Thanks for this @nicks - this is incredibly useful information, as I wasn't aware of the changes.

I've attempted to make the necessary changes, but it seems that insecure registries aren't supported (or I've made some misconfiguration): https://github.com/containerd/containerd/discussions/9454

iainsproat avatar Dec 01 '23 13:12 iainsproat

I resolved this by upgrading to v0.8.28 and making the following amendments:

In the cluster-config.yaml:

apiVersion: ctlptl.dev/v1alpha1
kind: Cluster
product: kind
name: kind-mycluster
kindV1Alpha4Cluster:
  containerdConfigPatches:
    - |-
      [plugins."io.containerd.grpc.v1.cri".registry]
        config_path = "/etc/containerd/certs.d"

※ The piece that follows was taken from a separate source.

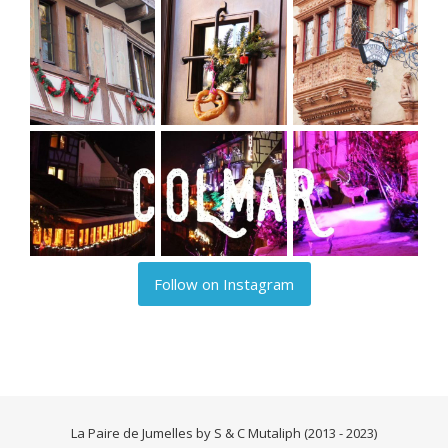
Follow on Instagram
La Paire de Jumelles by S & C Mutaliph (2013 - 2023)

And introducing a file at the following path, /etc/containerd/certs.d/example.internal:5001/hosts.toml:

server = "http://example.internal:5001"

[host."http://example.internal:5001"]
 capabilities = ["pull", "resolve", "push"]
 skip_verify = true

iainsproat avatar Apr 24 '24 16:04 iainsproat

An update for anyone reading this, it can now more simply be solved by using registryAuths, an example is here: https://github.com/tilt-dev/ctlptl/blob/main/examples/kind_registry_auth.yaml

iainsproat avatar Jul 11 '25 15:07 iainsproat